Exercise:
All lines from the entries below that contain the string "datos" should be copied out.
□ □ □ □
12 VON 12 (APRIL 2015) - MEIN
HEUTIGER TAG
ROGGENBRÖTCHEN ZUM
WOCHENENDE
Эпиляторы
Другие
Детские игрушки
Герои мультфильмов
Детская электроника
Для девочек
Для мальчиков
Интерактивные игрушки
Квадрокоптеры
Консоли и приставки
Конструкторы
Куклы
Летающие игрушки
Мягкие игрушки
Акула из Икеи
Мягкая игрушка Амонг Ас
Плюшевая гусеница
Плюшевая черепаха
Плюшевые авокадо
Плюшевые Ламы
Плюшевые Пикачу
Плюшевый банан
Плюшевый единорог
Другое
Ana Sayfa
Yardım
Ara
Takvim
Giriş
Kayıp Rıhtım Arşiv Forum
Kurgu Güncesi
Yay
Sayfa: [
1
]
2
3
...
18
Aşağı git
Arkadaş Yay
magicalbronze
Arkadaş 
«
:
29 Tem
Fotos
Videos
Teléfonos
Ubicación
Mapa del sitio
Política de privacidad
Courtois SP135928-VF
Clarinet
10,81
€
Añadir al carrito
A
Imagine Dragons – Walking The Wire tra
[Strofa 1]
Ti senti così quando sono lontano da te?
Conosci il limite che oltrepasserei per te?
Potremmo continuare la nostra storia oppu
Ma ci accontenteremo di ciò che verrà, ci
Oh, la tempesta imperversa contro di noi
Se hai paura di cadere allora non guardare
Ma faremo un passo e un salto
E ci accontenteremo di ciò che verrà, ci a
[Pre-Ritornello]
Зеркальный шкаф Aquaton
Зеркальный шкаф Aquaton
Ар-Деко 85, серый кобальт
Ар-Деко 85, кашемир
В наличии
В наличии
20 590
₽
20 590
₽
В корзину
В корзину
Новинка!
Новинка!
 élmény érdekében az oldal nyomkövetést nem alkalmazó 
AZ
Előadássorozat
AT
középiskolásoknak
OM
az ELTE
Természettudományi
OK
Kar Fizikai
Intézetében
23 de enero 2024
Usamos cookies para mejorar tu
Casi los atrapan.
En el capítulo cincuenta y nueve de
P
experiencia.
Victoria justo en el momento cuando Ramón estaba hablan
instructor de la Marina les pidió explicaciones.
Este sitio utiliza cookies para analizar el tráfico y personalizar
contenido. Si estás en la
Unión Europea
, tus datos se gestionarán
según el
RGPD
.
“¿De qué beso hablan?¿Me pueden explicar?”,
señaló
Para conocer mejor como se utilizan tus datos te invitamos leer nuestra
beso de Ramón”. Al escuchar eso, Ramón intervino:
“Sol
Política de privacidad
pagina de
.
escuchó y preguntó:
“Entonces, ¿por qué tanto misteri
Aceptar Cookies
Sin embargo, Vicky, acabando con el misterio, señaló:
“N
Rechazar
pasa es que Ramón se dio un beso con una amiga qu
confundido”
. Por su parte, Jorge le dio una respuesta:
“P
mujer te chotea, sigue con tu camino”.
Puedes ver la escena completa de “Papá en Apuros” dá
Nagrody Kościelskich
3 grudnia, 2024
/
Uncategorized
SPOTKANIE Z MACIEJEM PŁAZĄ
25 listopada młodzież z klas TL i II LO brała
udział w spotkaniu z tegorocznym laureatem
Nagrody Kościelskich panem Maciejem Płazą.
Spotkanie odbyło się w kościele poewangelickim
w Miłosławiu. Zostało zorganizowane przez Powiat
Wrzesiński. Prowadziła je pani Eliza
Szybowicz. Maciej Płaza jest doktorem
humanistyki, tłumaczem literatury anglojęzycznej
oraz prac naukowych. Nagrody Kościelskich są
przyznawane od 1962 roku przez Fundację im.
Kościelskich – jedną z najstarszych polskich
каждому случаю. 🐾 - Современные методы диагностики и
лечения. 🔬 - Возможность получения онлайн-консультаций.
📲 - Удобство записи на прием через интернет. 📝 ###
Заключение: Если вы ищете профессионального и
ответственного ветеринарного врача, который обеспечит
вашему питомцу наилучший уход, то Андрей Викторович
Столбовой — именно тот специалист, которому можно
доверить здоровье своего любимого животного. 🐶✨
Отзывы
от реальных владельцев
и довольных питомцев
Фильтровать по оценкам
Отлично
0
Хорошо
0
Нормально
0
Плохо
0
□ □ □ □
Written solution:
, tus datos se gestionarán
Para conocer mejor como se utilizan tus datos te invitamos leer nuestra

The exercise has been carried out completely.